Some BigchainDB use cases are also like traditional distributed DB use cases, except focused where blockchain characteristics can benefit. For example, improving DB reliability by not having a single point of failure, or storage of documents with secure time-stamping.

BigchainDB use cases include:

· Legally-binding contracts can be stored directly on the BigchainDB next to the transaction, in a format that is readable by humans and computers.

· Creation and real-time movement of high-volume assets. Only the owner of the asset can move the asset, rather than the network administrator like in previous database systems. This capability reduces costs, minimizes transaction latency, and enables new applications.

· Tracking high-volume physical assets along whole supply chain. BigchainDB can help reduce fraud, providing massive cost savings. Every RFID tag in existence could be entered on a BigchainDB.

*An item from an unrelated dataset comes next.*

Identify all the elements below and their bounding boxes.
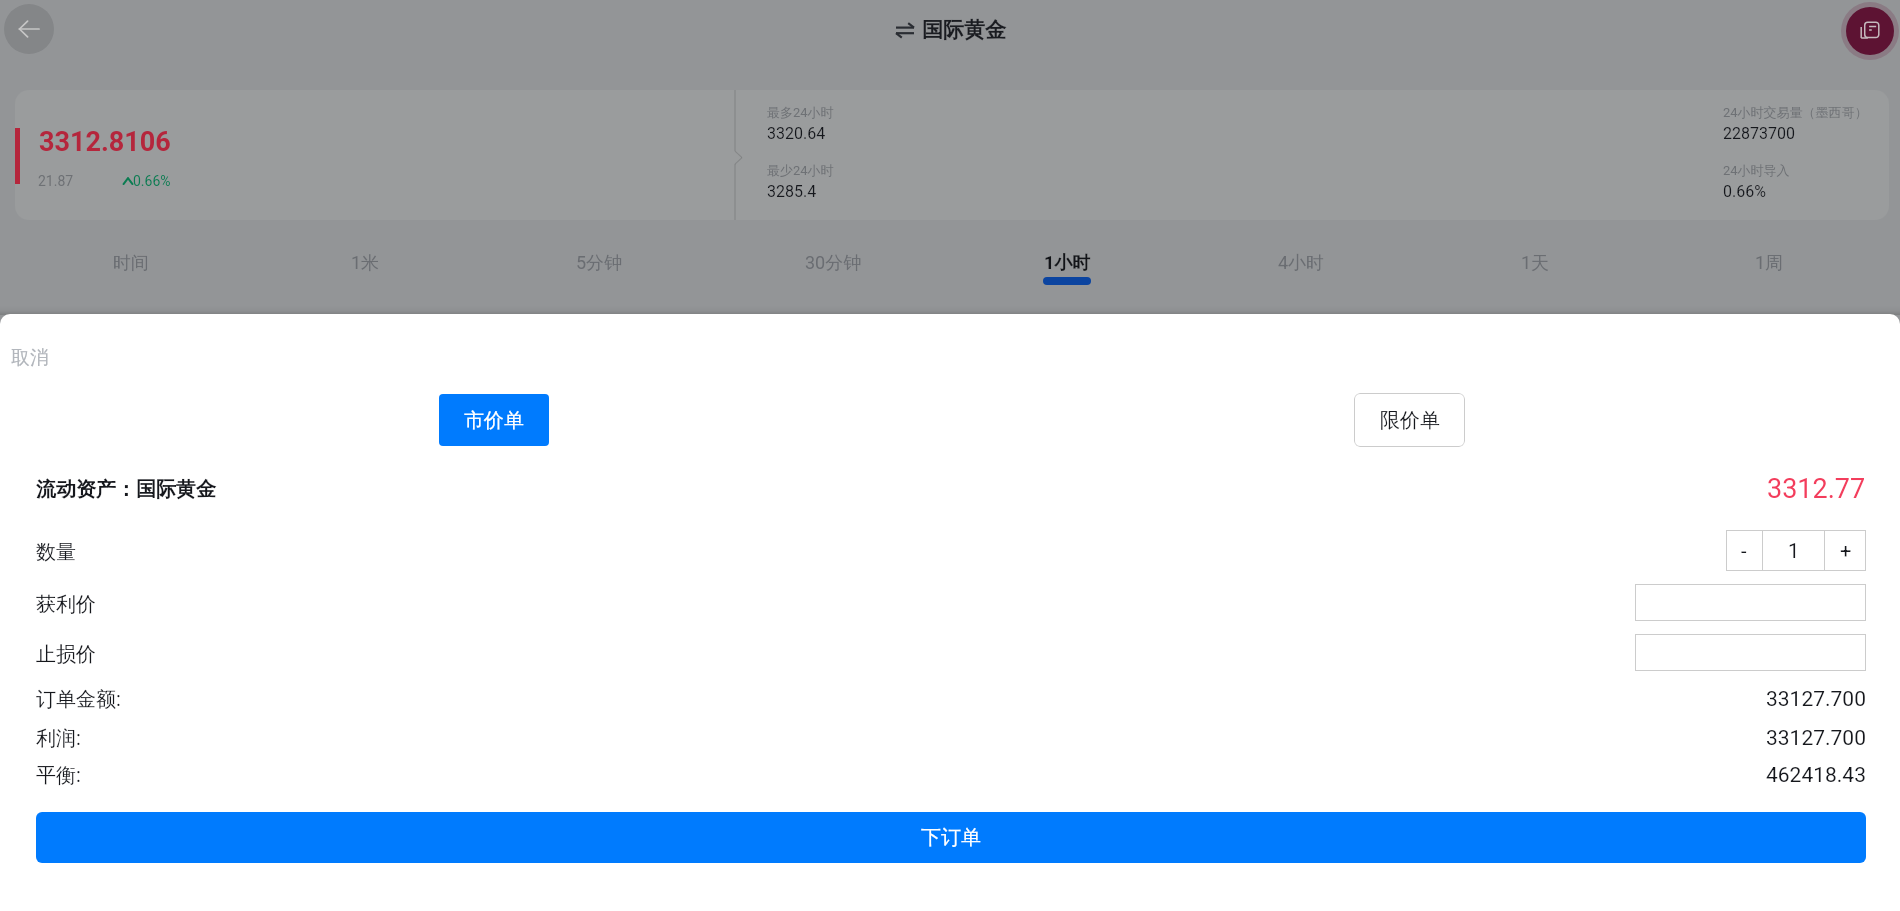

· Tracking intellectual property assets along the licensing chain. BigchainDB can reduce licensing friction in channels connecting creators to audiences, and gives perfect provenance to digital artifacts. A typical music service has 38 million songs — BigchainDB could store this information in a heartbeat, along with licensing information about each song and information about use by subscribers.

· Time stamping, receipts, and certification. BigchainDB reduces legal friction by providing irrefutable evidence of an electronic action. And, BigchainDB is big enough that supporting information like receipts and certificates of authenticity (COAs) can be stored directly on it, rather than linking to the document or storing a hash.

· Improving database reliability by creating resistance to single points of failure. This reliability helps move past the status quo where a single hack leads to massive data loss, like in Target, Sony, or the OPM.


BigchainDB Products & Services

We envision the following products and services surrounding BigchainDB.

1. BigchainDB: a blockchain database with high throughput, high capacity, rich permissioning, query capabilities and low latency.

· For industry consortia creating new private blockchains, to take advantage of blockchain capabilities at scale.

· BigchainDB will be available in an out-of-the-box version that can be deployed just like any other DB, or customized versions (via services, or customized directly by the user).

· BigchainDB will include interfaces such as a REST API, language-specific bindings (e.g. for Python), RPC (like bitcoind), and command line. Below that will be an out-of-the-box core protocol, out-of-the-box asset overlay protocol, and customizable overlay protocols.

· BigchainDB will support legally binding contracts, which are generated automatically and stored directly, in a format readable by both humans and computers. There will be out-of-box contracts for out-of-the-box protocols, and customizable contracts for customizable protocols.

· BigchainDB will offer cryptographic Certificates of Authenticity, which can be generated automatically and stored directly on the BigchainDB. There will be out-of-box and customizable versions.

· BigchainDB is built on a large, open-source pre-existing database codebase that has been hardened on enterprise usage over many years. New code will be security-audited and open source.

2. BigchainDB as a Service, using a public BigchainDB instance, or a private BigchainDB with more flexible permissioning.

· For developers who want the benefits of blockchains without the hassle of setting up private networks.

· For cloud providers who want scalable blockchain as part of their service.

· Main interfaces will be a REST API directly, REST API through cloud providers, and language-specific bindings (e.g. Python).

[1] A full whitepaper is available at bigchaindb.com/whitepaper.

[2] We are introducing the term NoQL to describe a database with essentially no query abilities. This term is not to be confused with the company noql (www.noql.com).

[3] It takes light 140 ms to make one trip around the world, or 70 ms halfway around. Some financial applications need 30–100 ms latency, though due to speed-of-light constraints those necessarily need to be more locally constrained.